An unconstrained LLM will produce confidently-worded but uncalibrated analysis. The schema forces three separations the IC analytic standards require:

Probability vs. confidence. "Likely malicious with low analytic confidence" is meaningfully different from "roughly even chance with high confidence." Both are honest answers; conflating them isn't.
Source vs. inference. The rationale must distinguish what was observed (artifact content) from what is inferred (judgment). The source_reliability grade tracks the former, the analytic_confidence tracks the latter.
Hypothesis competition. Listing at least two competing explanations defends against confirmation bias and surfaces the evidence that would discriminate between them (Heuer's Analysis of Competing Hypotheses).

The case-wide summary

After per-finding triage, a second prompt sees only the consolidated verdicts and produces:

overall_severity: The case's effective severity
overall_estimative_probability: How likely the host is currently compromised, on the IC ladder
overall_confidence: Low / moderate / high
tlp: Default TLP for the case
one_paragraph: Executive prose (≤1500 chars)
key_judgments: 3-5 most consequential calls, each with a probability label
assumptions / alternative_explanations: As above, case-wide
top_actions: 3-7 next actions
if_compromised: What to do FIRST if the worst finding is real
attribution_hint: Named adversary if signals converge
iocs_to_share: Consolidated IOC dict (respect TLP when sharing)
compliance_implications: Frameworks/controls implicated

What gets sent to the LLM

Per-finding prompt = the host fingerprint + the finding's detector / severity / title / summary / MITRE / evidence + up to 5 referenced artifacts (truncated to 6 KB each). No raw file contents unless they were already captured as part of an artifact.

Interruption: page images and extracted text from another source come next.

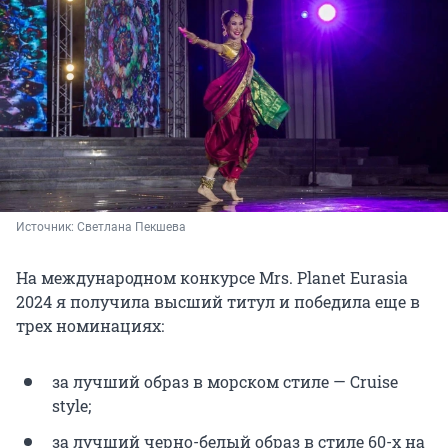
Источник: 
Светлана Пекшева
На международном конкурсе Mrs. Planet Eurasia
2024 я получила высший титул и победила еще в
трех номинациях:
за лучший образ в морском стиле — Cruise
style;
за лучший черно-белый образ в стиле 60-х на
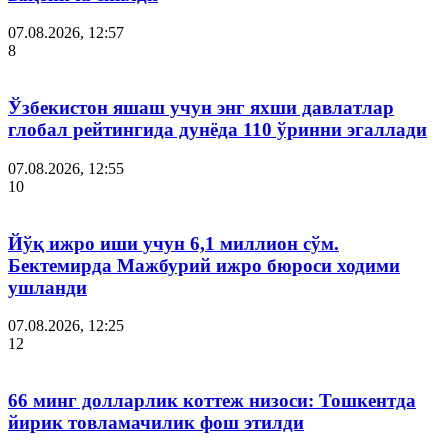
07.08.2026, 12:57
8
Ўзбекистон яшаш учун энг яхши давлатлар
глобал рейтингида дунёда 110 ўринни эгаллади
07.08.2026, 12:55
10
Йўқ ижро иши учун 6,1 миллион сўм.
Бектемирда Мажбурий ижро бюроси ходими
ушланди
07.08.2026, 12:25
12
66 минг долларлик коттеж низоси: Тошкентда
йирик товламачилик фош этилди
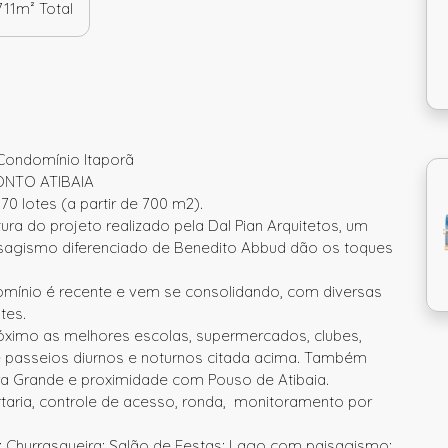
711m²
Total
Condomínio Itaporã
NTO ATIBAIA
 lotes (a partir de 700 m2).
ura do projeto realizado pela Dal Pian Arquitetos, um
aisagismo diferenciado de Benedito Abbud dão os toques
nio é recente e vem se consolidando, com diversas
tes.
óximo as melhores escolas, supermercados, clubes,
de passeios diurnos e noturnos citada acima. Também
ra Grande e proximidade com Pouso de Atibaia.
ria, controle de acesso, ronda, monitoramento por
 Churrasqueira; Salão de Festas; Lago com paisagismo;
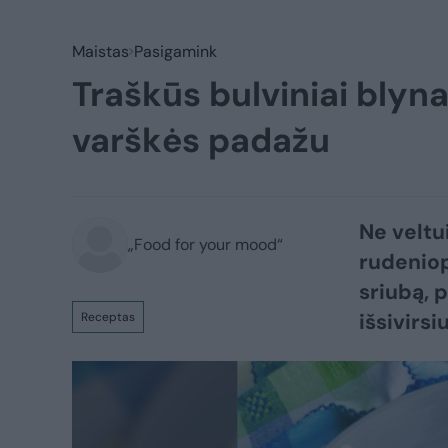
Maistas
Pasigamink
Traškūs bulviniai blyna
varškės padažu
Ne veltu
„Food for your mood“
rudeniop
sriubą, 
išsivirs
Receptas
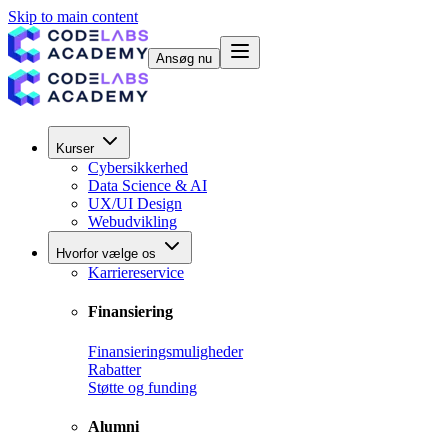
Skip to main content
Ansøg nu
Kurser
Cybersikkerhed
Data Science & AI
UX/UI Design
Webudvikling
Hvorfor vælge os
Karriereservice
Finansiering
Finansieringsmuligheder
Rabatter
Støtte og funding
Alumni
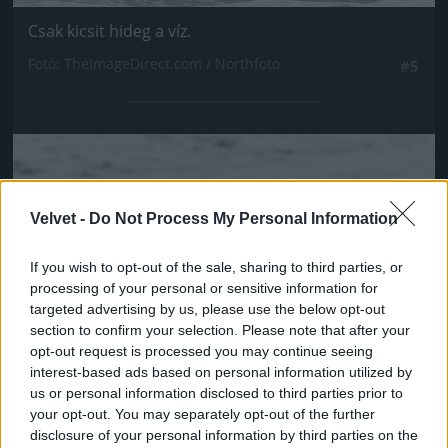
Csak kicsit hideg a víz.
Fotó: TheImageDirect.com / Northfoto
#5
Jön még kép!
Velvet -
Do Not Process My Personal Information
If you wish to opt-out of the sale, sharing to third parties, or
processing of your personal or sensitive information for
targeted advertising by us, please use the below opt-out
section to confirm your selection. Please note that after your
opt-out request is processed you may continue seeing
interest-based ads based on personal information utilized by
us or personal information disclosed to third parties prior to
your opt-out. You may separately opt-out of the further
disclosure of your personal information by third parties on the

The case-summary prompt sees only the host + the consolidated per-finding triage records, not the underlying artifacts.

Note. If you send digger to a remote LLM, your case artifacts go to that endpoint. Use a local model for sensitive cases.

Calibrating the run

Flag	Default	Use
`--skip-below`	`low`	Set to `medium` for quick triage of only the suspicious stuff.
`--max N`	—	Cap total findings sent. Useful when iterating on prompts/models.
`--only DETECTORS`	—	Triage only findings from named detectors.
`--no-case-summary`	—	Skip the case-wide pass (save tokens).
`--force`	—	Continue past LLM health-check failure.
`DIGGER_LLM_TEMPERATURE`	`0.2`	Lower for stricter calibration; rarely raise above 0.4.
`DIGGER_LLM_MAX_TOKENS`	`1024`	Raise if the model truncates long rationales.

Cost & latency

One HTTP request per non-skipped finding plus one for the case summary. A 24-finding case at temp 0.2 on a 14B Q4 model averages ~30 s end-to-end on a recent Apple Silicon Mac. Throughput is dominated by the model's prefill speed since each prompt is independent — running the LLM with larger batch size doesn't help much.